*Assignment*. Return the following from the records below: each line, word for word, starting with the line that contains "Find a Church" and going on through the line that contains "us chatting and brainstorming and", with nothing outside that range.

Supplied entries Block Start

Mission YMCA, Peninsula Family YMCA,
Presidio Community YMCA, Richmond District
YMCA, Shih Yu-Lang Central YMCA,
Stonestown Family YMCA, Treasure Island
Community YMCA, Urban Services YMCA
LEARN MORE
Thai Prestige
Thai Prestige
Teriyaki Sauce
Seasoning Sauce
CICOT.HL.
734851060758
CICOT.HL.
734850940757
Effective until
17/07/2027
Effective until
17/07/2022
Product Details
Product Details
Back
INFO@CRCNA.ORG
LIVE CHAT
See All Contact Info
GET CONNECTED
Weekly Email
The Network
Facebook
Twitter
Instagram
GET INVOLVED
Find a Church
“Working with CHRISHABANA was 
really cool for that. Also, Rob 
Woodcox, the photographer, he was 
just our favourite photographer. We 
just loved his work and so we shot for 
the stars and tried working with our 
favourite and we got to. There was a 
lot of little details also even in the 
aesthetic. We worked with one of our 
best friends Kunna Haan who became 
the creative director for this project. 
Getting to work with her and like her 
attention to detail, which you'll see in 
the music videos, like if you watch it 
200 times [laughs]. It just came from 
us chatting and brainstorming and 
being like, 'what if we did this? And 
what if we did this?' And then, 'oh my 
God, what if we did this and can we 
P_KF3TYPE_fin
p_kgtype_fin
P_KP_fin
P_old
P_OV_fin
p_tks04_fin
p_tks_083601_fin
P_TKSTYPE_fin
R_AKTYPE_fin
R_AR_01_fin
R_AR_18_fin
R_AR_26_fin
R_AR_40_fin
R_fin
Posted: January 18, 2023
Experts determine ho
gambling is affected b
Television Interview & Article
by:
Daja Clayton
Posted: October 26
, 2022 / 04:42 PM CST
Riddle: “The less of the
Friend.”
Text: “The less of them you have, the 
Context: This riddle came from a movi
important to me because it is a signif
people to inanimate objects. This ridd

Supplied entries Block End

*Solution*.
Find a Church
“Working with CHRISHABANA was 
really cool for that. Also, Rob 
Woodcox, the photographer, he was 
just our favourite photographer. We 
just loved his work and so we shot for 
the stars and tried working with our 
favourite and we got to. There was a 
lot of little details also even in the 
aesthetic. We worked with one of our 
best friends Kunna Haan who became 
the creative director for this project. 
Getting to work with her and like her 
attention to detail, which you'll see in 
the music videos, like if you watch it 
200 times [laughs]. It just came from 
us chatting and brainstorming and 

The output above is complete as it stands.